Among the latter, long-time ally Kit Malthouse takes over policing at the Home Office, while George Eustice returns to an environment brief.
In his first Commons speech as PM, Mr Johnson promised a new “golden age”.
He promised to get Brexit done by the current deadline of 31 October.
After appointing a new cabinet, with Sajid Javid as chancellor, Dominic Raab as foreign secretary and Priti Patel as home secretary, Mr Johnson began the complex job of reshuffling the rest of his government team.
New appointments so far include:
- Thérèse Coffey – promoted within Department for Environment, Food and Rural Affairs
- Conor Burns – international trade minister
- Chris Pincher and Andrew Stephenson – foreign ministers
- Chris Skidmore – health minister
- Chris Heaton Harris – transport minister
Ministers remaining in their posts include:
- Jesse Norman – financial secretary to the Treasury
- Nick Gibb – schools minister
- Mark Lancaster – defence minister
- Andrew Murrison – foreign and international development minister
- Justin Tomlinson – work and pensions minister
- Caroline Dinenage – care minister
And those who have lost their jobs include:
- Stephen Hammond – health minister
- George Hollingbery – international trade minister
- Harriett Baldwin – foreign and international development minister
Choosing a ministerial team is a hard job for prime ministers, with the possibility that those sacked – and those overlooked for a role – will become embittered.
On Thursday, former Brexit minister Steve Baker turned down a return to a junior role within the Department for Exiting the European Union.

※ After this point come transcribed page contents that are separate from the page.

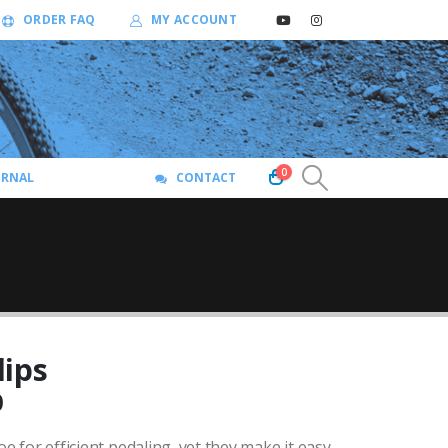
ORDER FAQ
MY ACCOUNT
0
URNAL
CONTACT
lips
Price
0
range:
oe for efficient pedaling, yet they make it easy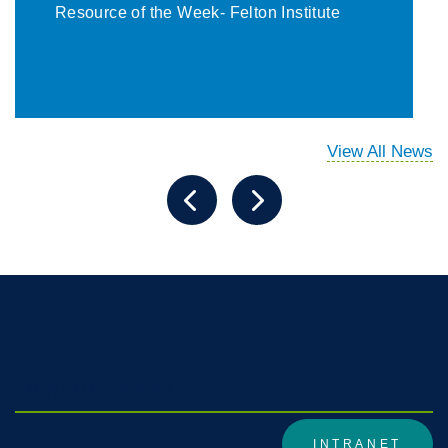
Resource of the Week- Felton Institute
View All News
DivisionWiki1
INTRANET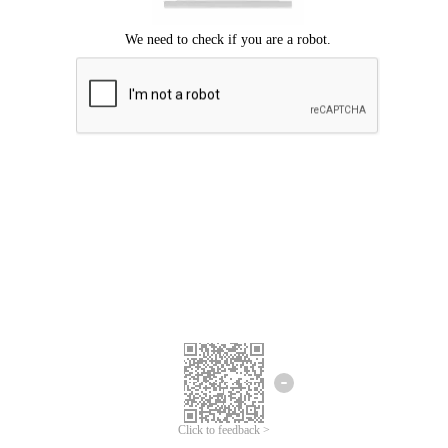
Click to feedback >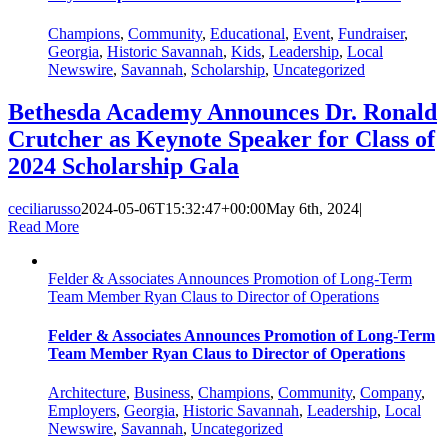
Champions
,
Community
,
Educational
,
Event
,
Fundraiser
,
Georgia
,
Historic Savannah
,
Kids
,
Leadership
,
Local
Newswire
,
Savannah
,
Scholarship
,
Uncategorized
Bethesda Academy Announces Dr. Ronald
Crutcher as Keynote Speaker for Class of
2024 Scholarship Gala
ceciliarusso
2024-05-06T15:32:47+00:00
May 6th, 2024
|
Read More
Felder & Associates Announces Promotion of Long-Term
Team Member Ryan Claus to Director of Operations
Felder & Associates Announces Promotion of Long-Term
Team Member Ryan Claus to Director of Operations
Architecture
,
Business
,
Champions
,
Community
,
Company
,
Employers
,
Georgia
,
Historic Savannah
,
Leadership
,
Local
Newswire
,
Savannah
,
Uncategorized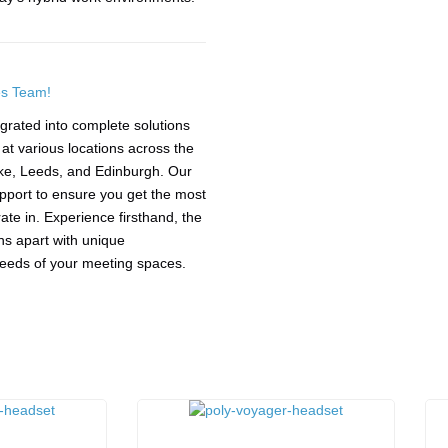
es Team!
grated into complete solutions
t various locations across the
ke, Leeds, and Edinburgh. Our
upport to ensure you get the most
te in. Experience firsthand, the
ions apart with unique
 needs of your meeting spaces.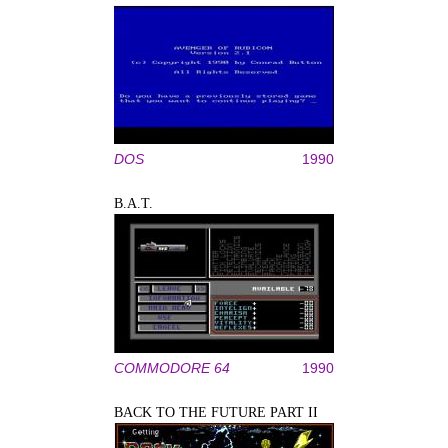
DOS
1990
B.A.T.
COMMODORE 64
1990
BACK TO THE FUTURE PART II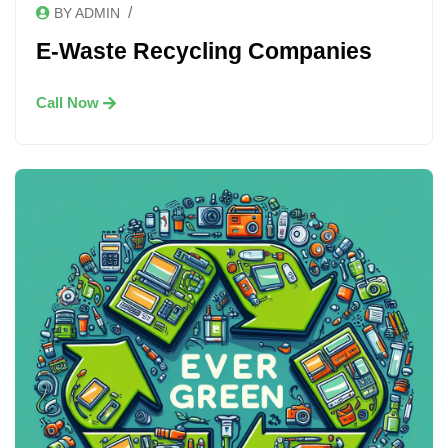
/
BY ADMIN
E-Waste Recycling Companies
Call Now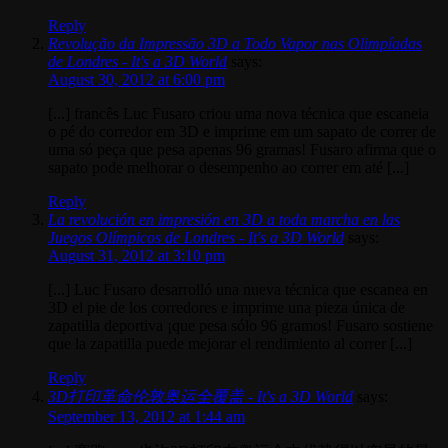
Reply
Revolução da Impressão 3D a Todo Vapor nas Olimpíadas
de Londres - It's a 3D World
says:
August 30, 2012 at 6:00 pm
[...] francês Luc Fusaro criou uma nova técnica que escaneia
o pé do corredor em 3D e imprime em um sapato de correr de
uma só peça que pesa apenas 96 gramas! Fusaro afirma que o
sapato pode melhorar o desempenho ao correr em até [...]
Reply
La revolución en impresión en 3D a toda marcha en las
Juegos Olímpicos de Londres - It's a 3D World
says:
August 31, 2012 at 3:10 pm
[...] Luc Fusaro desarrolló una nueva técnica que escanea en
3D el pie de los corredores e imprime una pieza única de
zapatilla deportiva ¡que pesa sólo 96 gramos! Fusaro sostiene
que la zapatilla puede mejorar el rendimiento al correr [...]
Reply
3D打印革命伦敦奥运全覆盖 - It's a 3D World
says:
September 13, 2012 at 1:44 am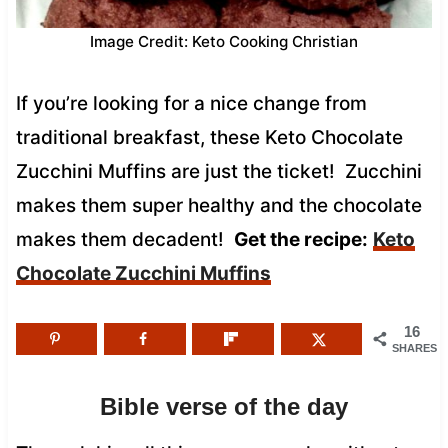
Image Credit: Keto Cooking Christian
If you’re looking for a nice change from
traditional breakfast, these Keto Chocolate
Zucchini Muffins are just the ticket! Zucchini
makes them super healthy and the chocolate
makes them decadent!
Get the recipe:
Keto
Chocolate Zucchini Muffins
16
SHARES
Bible verse of the day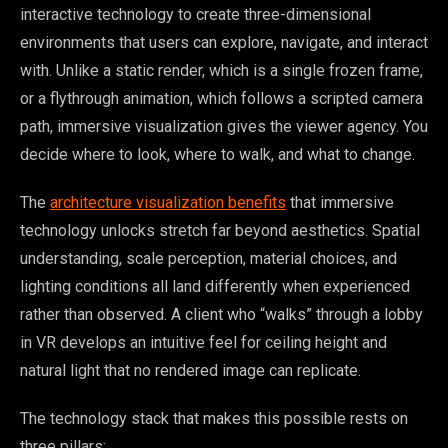
interactive technology to create three-dimensional
environments that users can explore, navigate, and interact
with. Unlike a static render, which is a single frozen frame,
or a flythrough animation, which follows a scripted camera
path, immersive visualization gives the viewer agency. You
decide where to look, where to walk, and what to change.
The
architecture visualization benefits
that immersive
technology unlocks stretch far beyond aesthetics. Spatial
understanding, scale perception, material choices, and
lighting conditions all land differently when experienced
rather than observed. A client who “walks” through a lobby
in VR develops an intuitive feel for ceiling height and
natural light that no rendered image can replicate.
The technology stack that makes this possible rests on
three pillars: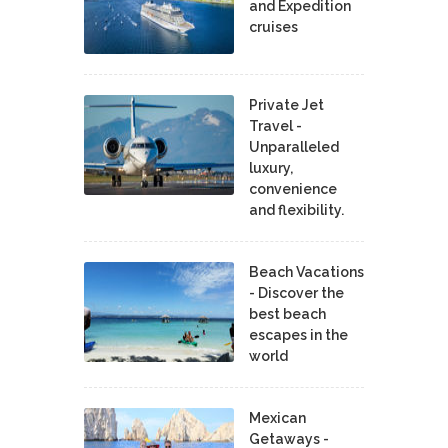
and Expedition
cruises
Private Jet
Travel -
Unparalleled
luxury,
convenience
and flexibility.
Beach Vacations
- Discover the
best beach
escapes in the
world
Mexican
Getaways -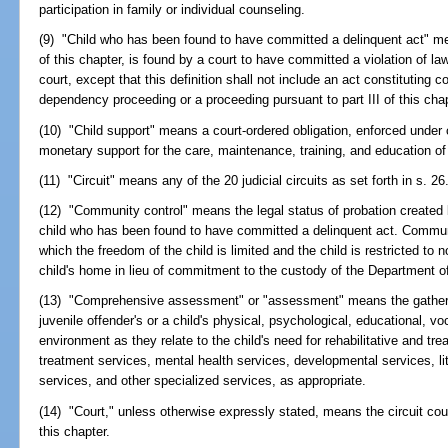
participation in family or individual counseling.
(9) "Child who has been found to have committed a delinquent act" me
of this chapter, is found by a court to have committed a violation of law
court, except that this definition shall not include an act constituting c
dependency proceeding or a proceeding pursuant to part III of this chap
(10) "Child support" means a court-ordered obligation, enforced under
monetary support for the care, maintenance, training, and education of 
(11) "Circuit" means any of the 20 judicial circuits as set forth in s. 26
(12) "Community control" means the legal status of probation created 
child who has been found to have committed a delinquent act. Communit
which the freedom of the child is limited and the child is restricted to no
child's home in lieu of commitment to the custody of the Department of
(13) "Comprehensive assessment" or "assessment" means the gathering
juvenile offender's or a child's physical, psychological, educational, vo
environment as they relate to the child's need for rehabilitative and t
treatment services, mental health services, developmental services, li
services, and other specialized services, as appropriate.
(14) "Court," unless otherwise expressly stated, means the circuit cour
this chapter.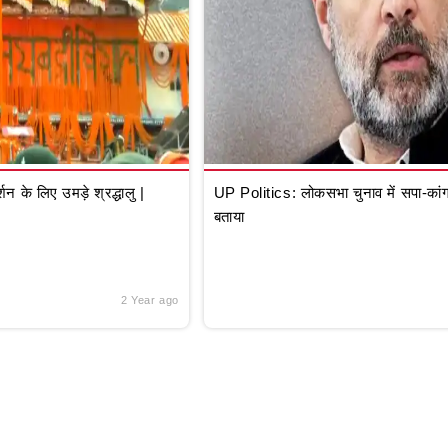
े लिए उमड़े श्रद्धालु |
UP Politics: लोकसभा चुनाव में सपा-कांग्
बताया
2 Year ago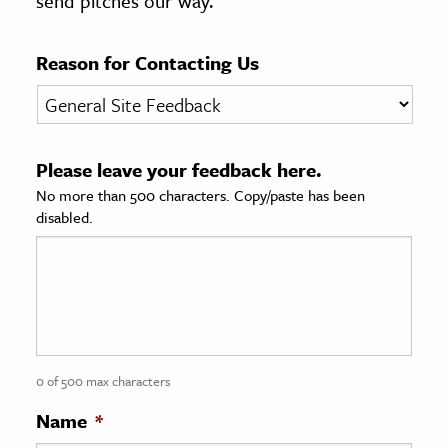
send pitches our way.
age & Literature
rming Arts
Reason for Contacting Us
cation & Society
tion
Please leave your feedback here.
yle
No more than 500 characters. Copy/paste has been
ion
disabled.
l Sciences
tics & History
ics & Government
History
 History
0 of 500 max characters
l History
Name
*
y History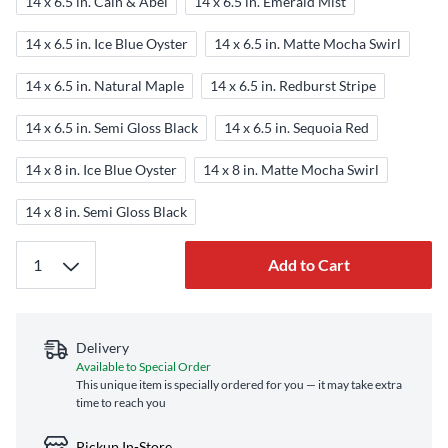
14 x 6.5 in. Cain & Abel
14 x 6.5 in. Emerald Mist
14 x 6.5 in. Ice Blue Oyster
14 x 6.5 in. Matte Mocha Swirl
14 x 6.5 in. Natural Maple
14 x 6.5 in. Redburst Stripe
14 x 6.5 in. Semi Gloss Black
14 x 6.5 in. Sequoia Red
14 x 8 in. Ice Blue Oyster
14 x 8 in. Matte Mocha Swirl
14 x 8 in. Semi Gloss Black
Add to Cart
Delivery
Available to Special Order
This unique item is specially ordered for you — it may take extra
time to reach you
Pickup In-Store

The pro-Leave MP said he could not “repeat [his] experience of powerlessness” in the role.
While Brexit Secretary Steven Barclay will nominally lead any future negotiations with the EU, most of the key work is expected to be done by No 10 and the Cabinet Office.
Michael Gove has been put in charge of overall planning for a no-deal Brexit, including its potential implications for Scotland, Wales and Northern Ireland.
As chancellor of the Duchy of Lancaster, a senior ministerial role without a specific portfolio, he will chair a number of key committees and taskforces.
Leaving his house for work on Friday, Mr Gove said Mr Johnson had “got a united cabinet and a united Conservative Party”, adding: “The prime minister has got off to a fantastic start.”
Under UK law, a government is allowed a maximum of 109 paid ministers, of which up to 23 can be full cabinet ministers – including the PM.
The Conservative Party currently has 311 MPs.